Customer service is important in every business. In an industry that sells an intangible benefit, like insurance, it’s essential. Yet poor customer service is one of the most common complaints among insurance customers.
Improving your customers’ perception of quality customer service requires you to look at customers and your products in a particular way.
See insurance from the customer’s point of view
While people may enjoy buying a car or a home, no one likes having to pay for insurance. At best, the client sees insurance as a necessary evil. They may even begrudge the regular payments — until they need to make a claim. And they hope that never happens.
What that means is that the only way they judge the quality of their insurance provider is from what they can see:
- how quickly you return phone calls and emails
- how well you anticipate their needs with suggestions for the right coverage and ways to save money
- how you protect them from their own mistakes.
When it’s time to make a claim, the customer has just endured an accident, disaster or injury. They’re under a lot of stress. How well you respond by providing help, connect them to services and expedite their claim will make a huge impression — and could determine whether they’ll renew the policy.
Tips from other industries
Customer service is crucial in insurance, so it can help to look at an industry where customer service is everything: hospitality.
The best hotels anticipate what guests need and want when they arrive. They know travelers are tired and stressed, and provide little things that guests don’t expect before they arrive.
Anticipating customers’ needs before they express them requires that you know your customers. That leads to the next customer service idea:
Empower your employees
Talking to someone on the phone who cannot address their concerns is one of the biggest frustrations for insurance customers. You can make a huge improvement in the customer’s experience by giving your front-line employees — those who deal directly with clients — the power to solve problems.

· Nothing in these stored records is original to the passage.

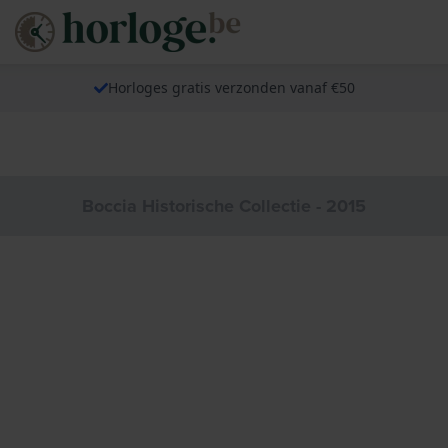
Horloges gratis verzonden vanaf €50
Boccia Historische Collectie - 2015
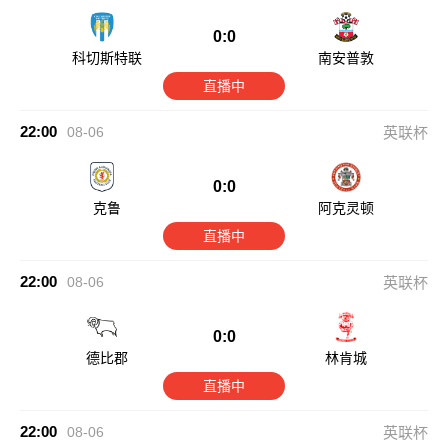
0:0
科切斯特联
南安普敦
直播中
22:00
08-06
英联杯
0:0
克鲁
阿克灵顿
直播中
22:00
08-06
英联杯
0:0
德比郡
林肯城
直播中
22:00
08-06
英联杯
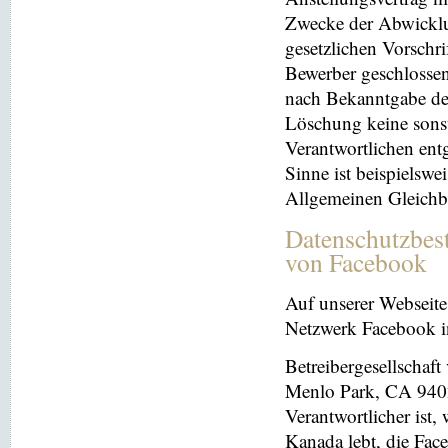
Zwecke der Abwicklu
gesetzlichen Vorschr
Bewerber geschlosse
nach Bekanntgabe der
Löschung keine sonsti
Verantwortlichen entg
Sinne ist beispielswe
Allgemeinen Gleichb
Datenschutzbes
von Facebook
Auf unserer Webseite 
Netzwerk Facebook in
Betreibergesellschaft
Menlo Park, CA 9402
Verantwortlicher ist
Kanada lebt, die Fac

This could include fixing errors that may be costing them higher premiums, or suggesting changes in their policies that could improve their coverage while reducing premiums.
Maintain the company-client relationship
Another important part of the customer experience comes from trust. Dealing with the same person whenever they call in goes a long way to building trust.
Advancing people from within, providing ongoing education, professional development and other supports gives your employees incentives to stay with your company. This in turn means they’re around long enough to deal with the same clients year after year, building the relationship between company and client.
These ideas seem simple, but putting them into practice, we know, is not simple. In future blogs, we’ll look at ways to continue building on that customer relationship.